= WHAT TO WORK ON =
Your task is to return, word for word, only the lines from the line with "trânsito. Ele garante" through the close of the data. Exclude all pictures.
►
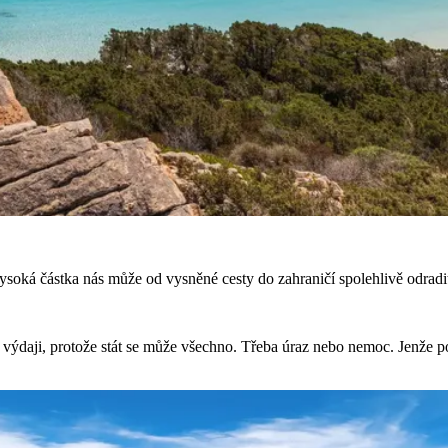
š vysoká částka nás může od vysněné cesty do zahraničí spolehlivě odrad
daji, protože stát se může všechno. Třeba úraz nebo nemoc. Jenže poku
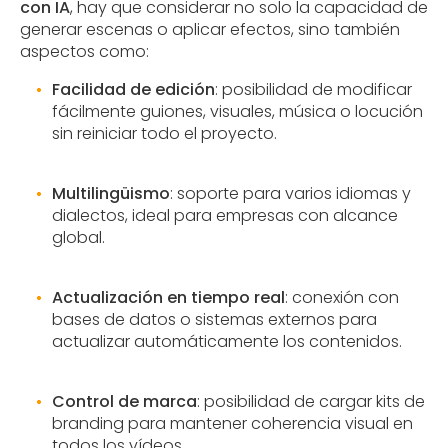
con IA
, hay que considerar no solo la capacidad de
generar escenas o aplicar efectos, sino también
aspectos como:
Facilidad de edición
: posibilidad de modificar
fácilmente guiones, visuales, música o locución
sin reiniciar todo el proyecto.
Multilingüismo
: soporte para varios idiomas y
dialectos, ideal para empresas con alcance
global.
Actualización en tiempo real
: conexión con
bases de datos o sistemas externos para
actualizar automáticamente los contenidos.
Control de marca
: posibilidad de cargar kits de
branding para mantener coherencia visual en
todos los vídeos.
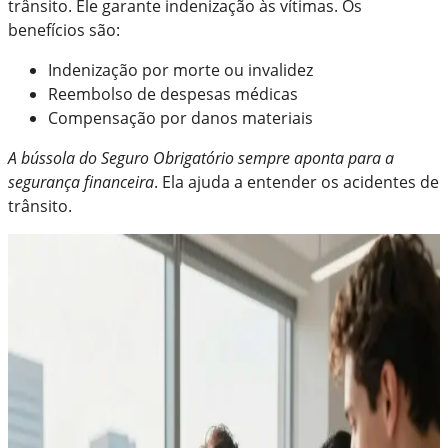
trânsito. Ele garante indenização às vítimas. Os
benefícios são:
Indenização por morte ou invalidez
Reembolso de despesas médicas
Compensação por danos materiais
A bússola do Seguro Obrigatório sempre aponta para a
segurança financeira
. Ela ajuda a entender os acidentes de
trânsito.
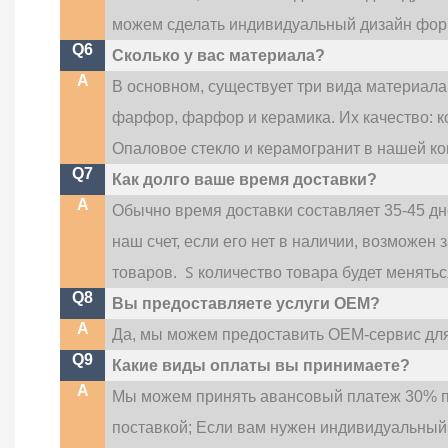
можем сделать индивидуальный дизайн фо
Q6
Сколько у вас материала?
A
В основном, существует три вида материала
фарфор, фарфор и керамика. Их качество: 
Опаловое стекло и керамогранит в нашей ко
Q7
Как долго ваше время доставки?
A
Обычно время доставки составляет 35-45 дн
наш счет, если его нет в наличии, возможен 
S
товаров.
количество товара будет менятьс
Q8
Вы предоставляете услуги OEM?
A
Да, мы можем предоставить OEM-сервис для
Q9
Какие виды оплаты вы принимаете?
A
Мы можем принять авансовый платеж 30% п
поставкой; Если вам нужен индивидуальный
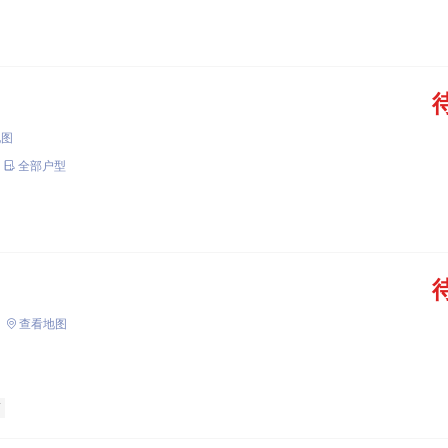
地图
全部户型
查看地图
商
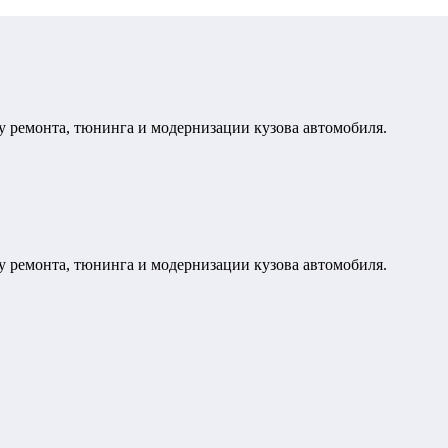
у ремонта, тюнинга и модернизации кузова автомобиля.
у ремонта, тюнинга и модернизации кузова автомобиля.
◄
= OUTPUT FOR THIS TASK =
trânsito. Ele garante indenização às vítimas. Os
benefícios são:
Indenização por morte ou invalidez
Reembolso de despesas médicas
Compensação por danos materiais
A bússola do Seguro Obrigatório sempre aponta para a
segurança financeira
. Ela ajuda a entender os acidentes de
trânsito.
можем сделать индивидуальный дизайн фо
Q6
Сколько у вас материала?
A
В основном, существует три вида материала
фарфор, фарфор и керамика. Их качество: 
Опаловое стекло и керамогранит в нашей ко
Q7
Как долго ваше время доставки?
A
Обычно время доставки составляет 35-45 дн
наш счет, если его нет в наличии, возможен 
S
товаров.
количество товара будет менятьс
Q8
Вы предоставляете услуги OEM?
A
Да, мы можем предоставить OEM-сервис для
Q9
Какие виды оплаты вы принимаете?
A
Мы можем принять авансовый платеж 30% п
поставкой; Если вам нужен индивидуальный
地图
全部户型
查看地图
商
у ремонта, тюнинга и модернизации кузова автомобиля.
у ремонта, тюнинга и модернизации кузова автомобиля.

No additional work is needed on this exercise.